→ **What you are asked to do**
Without the pictures, copy all the entries below exactly.

BEGIN Given entries

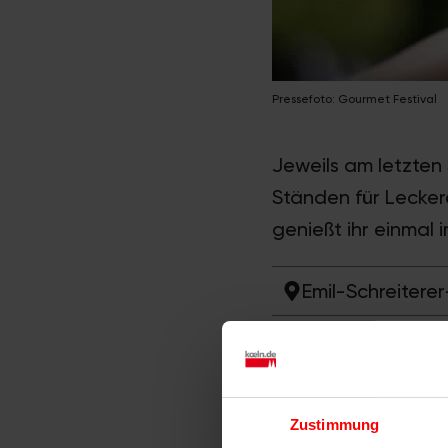
Pressefoto: Gourmet Festival
Jeweils am letzten
Ständen für Lecker
genießt ihr einmal
Emil-Schreiterer
16 – 22 Uhr
Mehr Infos zu:
S
Zustimmung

END Given entries

→ **Response for this exercise**
Pressefoto: Gourmet Festival
Jeweils am letzten
Ständen für Lecker
genießt ihr einmal
Emil-Schreiterer
16 – 22 Uhr
Mehr Infos zu:
S
Zustimmung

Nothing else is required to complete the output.